18. The appellant provided me with details of two of his friends who have been granted leave but whose circumstances, he maintains, were identical to his own. The appellant also maintained that many of those who applied for further leave as Post Study Work migrants were granted leave in that category even though they did not have their educational award at the date of application. He considered it unfair that he had not been granted leave when others had.

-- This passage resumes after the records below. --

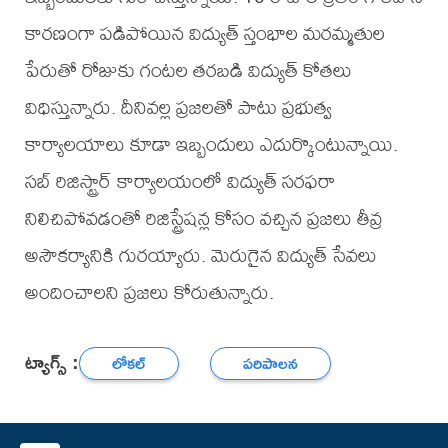
కారణంగా పడిపోయిన విద్యుత్ స్తంభాల మరమ్మతుల
పేరుతో రోజుకు గంటల తరబడి విద్యుత్ కోతలు
విధిస్తున్నారు. దీనివల్ల ప్రజలతో పాటు ప్రభుత్వ
కార్యాలయాలు కూడా ఇబ్బందులు ఎదుర్కొంటున్నాయి.
సబ్ రిజిస్ట్రార్ కార్యాలయంలో విద్యుత్ సరఫరా
నిలిచిపోవడంతో రిజిస్ట్రేషన్ల కోసం వచ్చిన ప్రజలు తీవ్ర
అసౌకర్యానికి గురయ్యారు. మెరుగైన విద్యుత్ సేవలు
అందించాలని ప్రజలు కోరుతున్నారు.
ట్యాగ్స్ :
లోకల్
పరిపాలన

19. It remains the case that this appellant cannot meet the Immigration Rules. His arguments on unfairness can only avail him as part of an Article 8 argument. His appeal under Article 8 was refused by the First-tier Tribunal and no challenge to that aspect of the decision made to the Upper Tribunal. Even if such a challenge had been made, it is not my view that any inconsistency in grants of leave or refusals of those applying for leave as Post Study Work migrants was sufficient to found a successful Article 8 claim where the appellant came to obtain an education qualification, has obtained it, was given proper notice of the changes to the Post Study Work category and given the comments of the Supreme Court in Patel and Others v SSHD  UKSC 72 which express the limited utility of Article 8 to an appellant such as this where physical and moral integrity are not in issue; see also Nasim and others (Article 8)  UKUT 00025 (IAC).
20. For these reasons, in re-making the appeal, I therefore find no error in the decision of the First-tier Tribunal which refused the appeals under the Immigration Rules and Article 8 of the ECHR.
21. The decision of Upper Tribunal Judge Eshun dated 7 May 2013 is set aside.
22. I re-make the decision as follows:
a. The decision of the First-tier Tribunal does not disclose an error on a point of law in the dismissal of the appeal under the Immigration Rules or Article 8 of the ECHR.